Extracted page text data
────────────────────

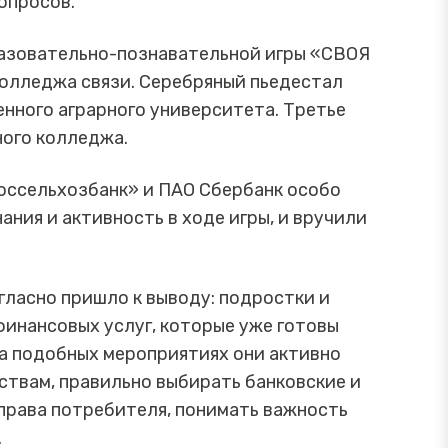
опросов.
разовательно-познавательной игры «СВОЯ
олледжа связи. Серебряный пьедестал
нного аграрного университета. Третье
ного колледжа.
оссельхозбанк» и ПАО Сбербанк особо
ния и активность в ходе игры, и вручили
гласно пришло к выводу: подростки и
инансовых услуг, которые уже готовы
а подобных мероприятиях они активно
ствам, правильно выбирать банковские и
права потребителя, понимать важность
.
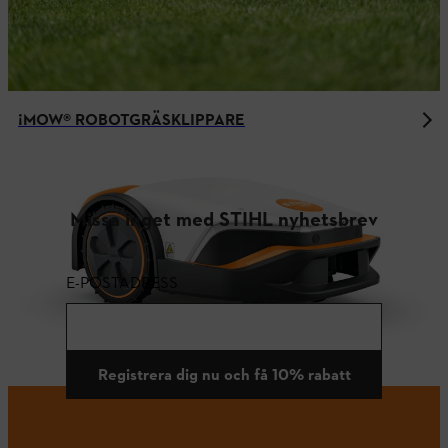
¡MOW® ROBOTGRÄSKLIPPARE
Missa inget med STIHL nyhetsbrev
E-POSTADRESS
Registrera dig nu och få 10% rabatt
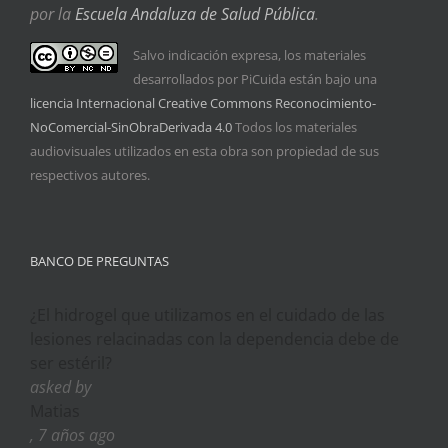
por la
Escuela Andaluza de Salud Pública
.
Salvo indicación expresa, los materiales
desarrollados por PiCuida están bajo una
licencia Internacional Creative Commons Reconocimiento-
NoComercial-SinObraDerivada 4.0
Todos los materiales
audiovisuales utilizados en esta obra son propiedad de sus
respectivos autores.
BANCO DE PREGUNTAS
¿El hidrogel que utilizamos en el cuidado de las
lesiones relacinadas con la dependencia debe de
ser estéril?
asked by
Matias
, 7 años ago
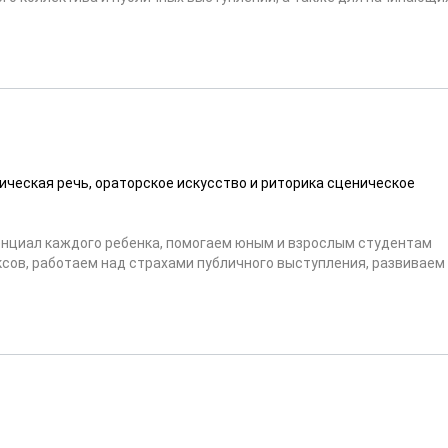
ическая речь, ораторское искусство и риторика сценическое
енциал каждого ребенка, помогаем юным и взрослым студентам
сов, работаем над страхами публичного выступления, развиваем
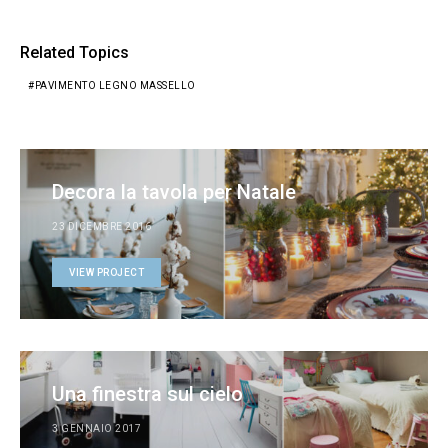
Related Topics
PAVIMENTO LEGNO MASSELLO
Decora la tavola per Natale
23 DICEMBRE 2016
VIEW PROJECT
Una finestra sul cielo
3 GENNAIO 2017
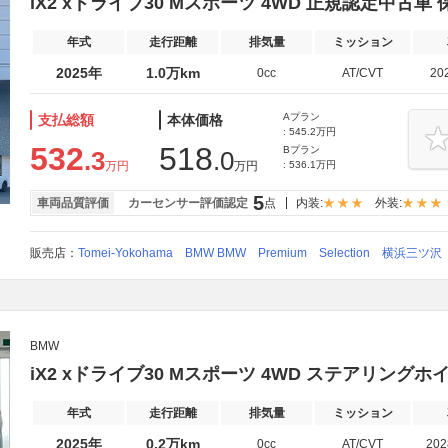
iX2 xドライブ30 Mスポーツ 4WD 正規認定中古
年式
走行距離
排気量
ミッション
2025年
1.0万km
0cc
AT/CVT
20
Aプラン
支払総額
本体価格
: 545.2万円
532
518
Bプラン
.3
.0
万円
万円
: 536.1万円
5
車両品質評価
カーセンサー評価認定
点
内装:
外装:
販売店：
Tomei-Yokohama BMW BMW Premium Selection 横浜三ツ沢
BMW
iX2 xドライブ30 Mスポーツ 4WD ステアリング
年式
走行距離
排気量
ミッション
2025年
0.2万km
0cc
AT/CVT
20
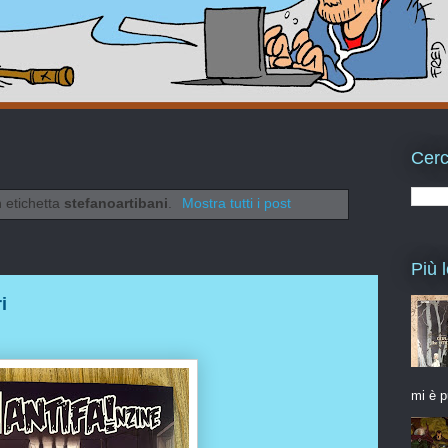
Cerc
n etichetta
stefanoartibani
.
Mostra tutti i post
Più l
i
mi è p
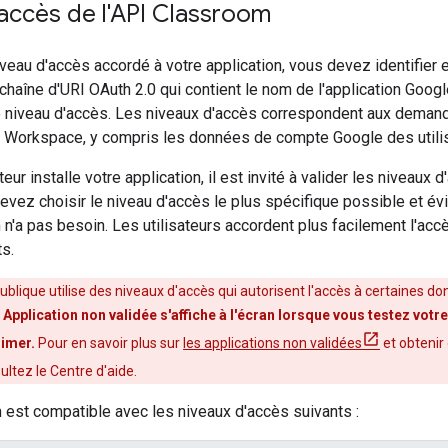
accès de l'API Classroom
niveau d'accès accordé à votre application, vous devez identifier
chaîne d'URI OAuth 2.0 qui contient le nom de l'application Goo
e niveau d'accès. Les niveaux d'accès correspondent aux demande
Workspace, y compris les données de compte Google des utilis
teur installe votre application, il est invité à valider les niveaux d
evez choisir le niveau d'accès le plus spécifique possible et é
n n'a pas besoin. Les utilisateurs accordent plus facilement l'acc
ts.
publique utilise des niveaux d'accès qui autorisent l'accès à certaines do
e
Application non validée s'affiche à l'écran lorsque vous testez vo
rimer.
Pour en savoir plus sur
les applications non validées
et obtenir
sultez le Centre d'aide.
est compatible avec les niveaux d'accès suivants :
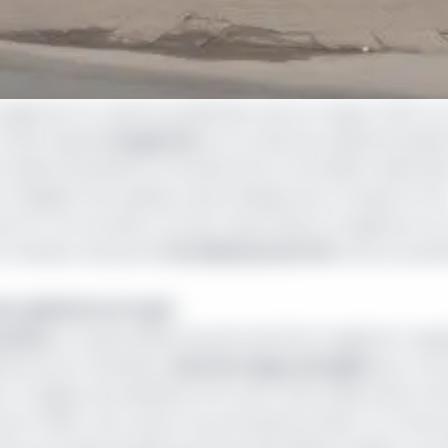
gelcam SA. Après la publication de son rapport 2017 sur 
t dans lequel
Congelcam
et son directeur général étaien
e fraudes douanières et fiscales de la Commission National
s irréguliers de capitaux, des pratiques de corruption et d
m SA. De ces faits, la Conac reprochait à Congelcam et 
 à hauteur de plus de
32 milliards de FCFA
. Des accusat
r général sur le gril
Kankeu
, le responsable du personnel de Congelcam rapp
tenue par le sénateur
Sylvestre Nguochinghé
qui a co
congelé, ses bénéfices sont alors réintroduits dans l’a
rl en 1994. Alors, étant une entreprise privée, l’on s’inter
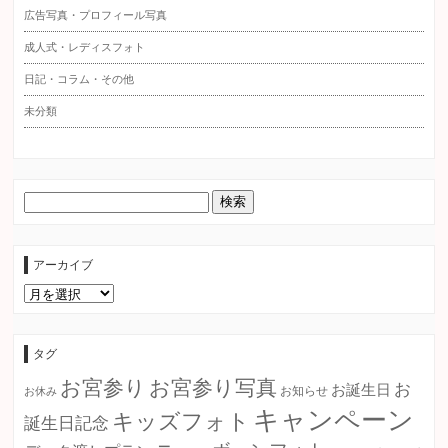
広告写真・プロフィール写真
成人式・レディスフォト
日記・コラム・その他
未分類
アーカイブ
ア
ー
カ
イ
ブ
タグ
お宮参り
お宮参り写真
お
お誕生日
お知らせ
お休み
キャンペーン
キッズフォト
誕生日記念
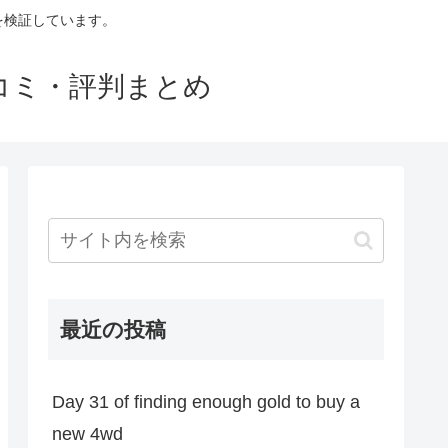
判を検証しています。
口コミ・評判まとめ
最近の投稿
Day 31 of finding enough gold to buy a
new 4wd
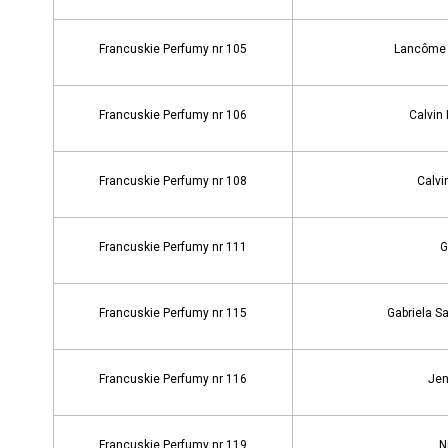
Francuskie Perfumy nr 105
Lancôme -
Francuskie Perfumy nr 106
Calvin 
Francuskie Perfumy nr 108
Calvi
Francuskie Perfumy nr 111
G
Francuskie Perfumy nr 115
Gabriela Sa
Francuskie Perfumy nr 116
Jen
Francuskie Perfumy nr 119
N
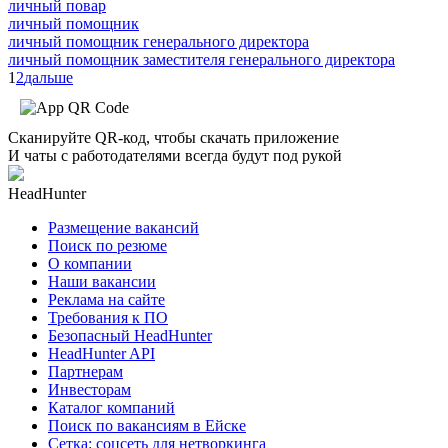
личный повар
личный помощник
личный помощник генерального директора
личный помощник заместителя генерального директора
1
2
дальше
Сканируйте QR-код, чтобы скачать приложение
И чаты с работодателями всегда будут под рукой
HeadHunter
Размещение вакансий
Поиск по резюме
О компании
Наши вакансии
Реклама на сайте
Требования к ПО
Безопасный HeadHunter
HeadHunter API
Партнерам
Инвесторам
Каталог компаний
Поиск по вакансиям в Ейске
Сетка: соцсеть для нетворкинга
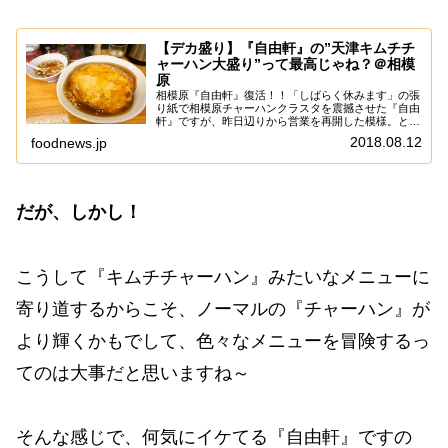
【デカ盛り】『自由軒』の”天津キムチチ
ャーハン大盛り”って最高じゃね？＠相模
原
相模原『自由軒』復活！！「しばらく休みます」の張
り紙で相模原チャーハンクラスタを震撼させた『自由
軒』ですが、昨日辺りから営業を再開した模様。と、
言う訳で特にチャーハンモチベって訳でも無かったの
2018.08.12
foodnews.jp
ですが、ちょっと心配だったので偵察がてら食べに
行...
だが、しかし！
こうして『キムチチャーハン』みたいなメニューに
寄り道するからこそ、ノーマルの『チャーハン』が
より輝くかもでして、色々なメニューを冒険するっ
てのは大事だと思いますね～
そんな感じで、何気にイケてる『自由軒』ですの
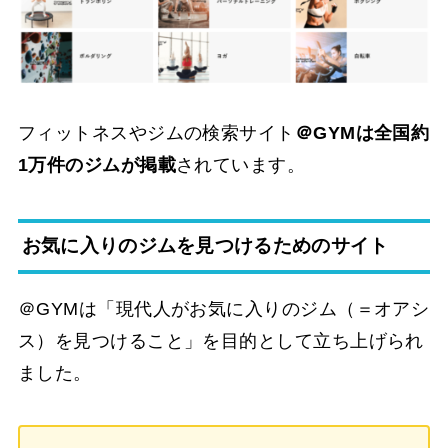
フィットネスやジムの検索サイト
＠GYMは全国約
1万件のジムが掲載
されています。
お気に入りのジムを見つけるためのサイト
＠GYMは「現代人がお気に入りのジム（＝オアシ
ス）を見つけること」を目的として立ち上げられ
ました。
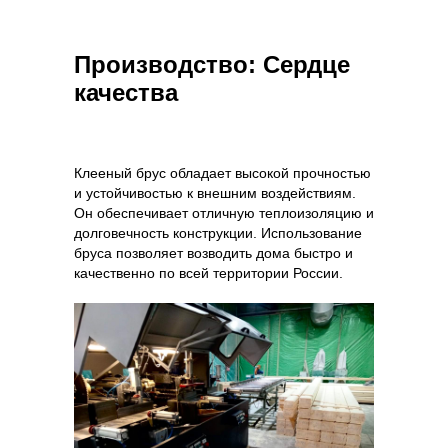
Производство: Сердце
качества
Клееный брус обладает высокой прочностью
и устойчивостью к внешним воздействиям.
Он обеспечивает отличную теплоизоляцию и
долговечность конструкции. Использование
бруса позволяет возводить дома быстро и
качественно по всей территории России.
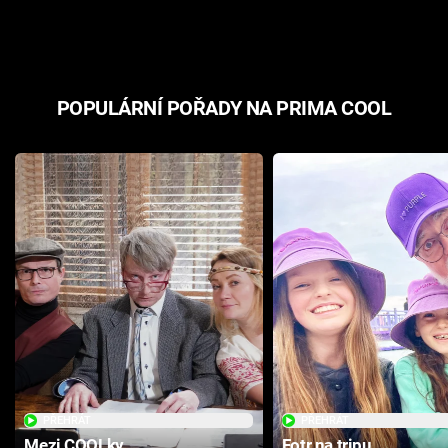
odpovědí
hororovou n
POPULÁRNÍ POŘADY NA PRIMA COOL
PŘEHRÁT
PŘEHRÁT
Mezi COOLky
Fotr na tripu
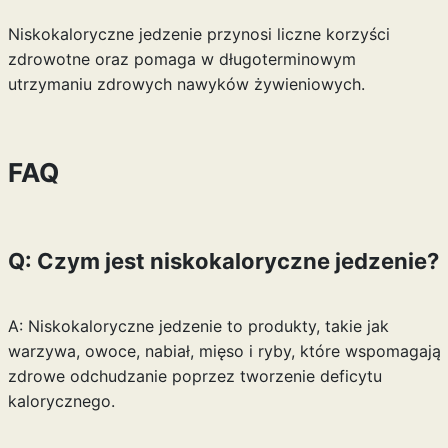
Niskokaloryczne jedzenie przynosi liczne korzyści
zdrowotne oraz pomaga w długoterminowym
utrzymaniu zdrowych nawyków żywieniowych.
FAQ
Q: Czym jest niskokaloryczne jedzenie?
A: Niskokaloryczne jedzenie to produkty, takie jak
warzywa, owoce, nabiał, mięso i ryby, które wspomagają
zdrowe odchudzanie poprzez tworzenie deficytu
kalorycznego.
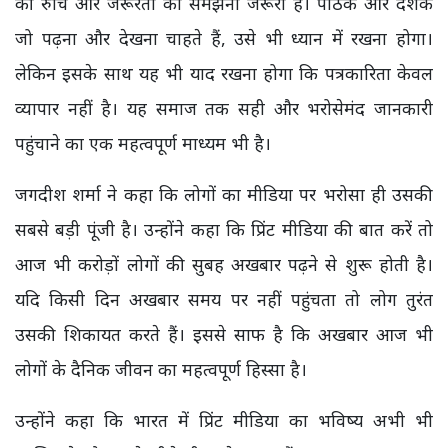
की रुचि और जरूरतों को समझना जरूरी है। पाठक और दर्शक
जो पढ़ना और देखना चाहते हैं, उसे भी ध्यान में रखना होगा।
लेकिन इसके साथ यह भी याद रखना होगा कि पत्रकारिता केवल
व्यापार नहीं है। यह समाज तक सही और भरोसेमंद जानकारी
पहुंचाने का एक महत्वपूर्ण माध्यम भी है।
जगदीश शर्मा ने कहा कि लोगों का मीडिया पर भरोसा ही उसकी
सबसे बड़ी पूंजी है। उन्होंने कहा कि प्रिंट मीडिया की बात करें तो
आज भी करोड़ों लोगों की सुबह अखबार पढ़ने से शुरू होती है।
यदि किसी दिन अखबार समय पर नहीं पहुंचता तो लोग तुरंत
उसकी शिकायत करते हैं। इससे साफ है कि अखबार आज भी
लोगों के दैनिक जीवन का महत्वपूर्ण हिस्सा है।
उन्होंने कहा कि भारत में प्रिंट मीडिया का भविष्य अभी भी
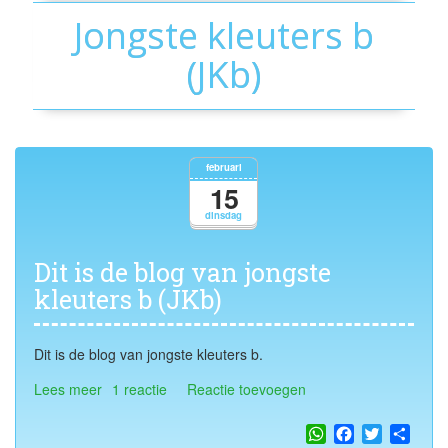
Jongste kleuters b
(JKb)
februari
15
dinsdag
Dit is de blog van jongste
kleuters b (JKb)
Dit is de blog van jongste kleuters b.
Lees meer
over
1 reactie
Reactie toevoegen
Dit
is
WhatsApp
Facebook
Twitter
Shar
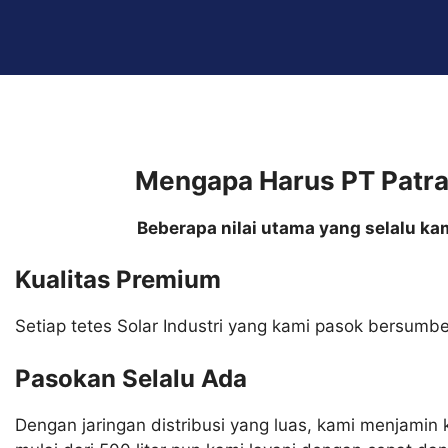
Mengapa Harus PT Patra 
Beberapa nilai utama yang selalu ka
Kualitas Premium
Setiap tetes Solar Industri yang kami pasok bersumber
Pasokan Selalu Ada
Dengan jaringan distribusi yang luas, kami menjamin 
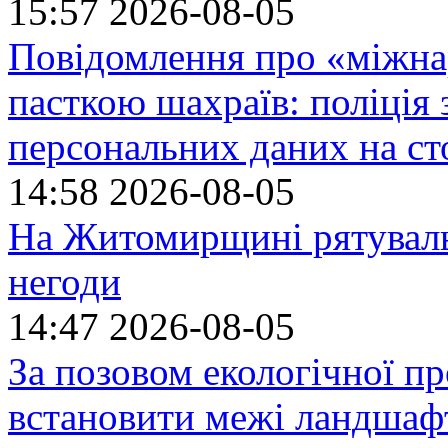
15:57
2026-08-05
Повідомлення про «міжна
пасткою шахраїв: поліція 
персональних даних на ст
14:58
2026-08-05
На Житомирщині рятуваль
негоди
14:47
2026-08-05
За позовом екологічної пр
встановити межі ландшафт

────────────────────

* BRIEF
Where in the records does the string "plus" appear? Copy every line that has it.

* EXERCISE ANSWER
evez choisir le niveau d'accès le plus spécifique possible et é
n n'a pas besoin. Les utilisateurs accordent plus facilement l'acc
Pour en savoir plus sur
 à hauteur de plus de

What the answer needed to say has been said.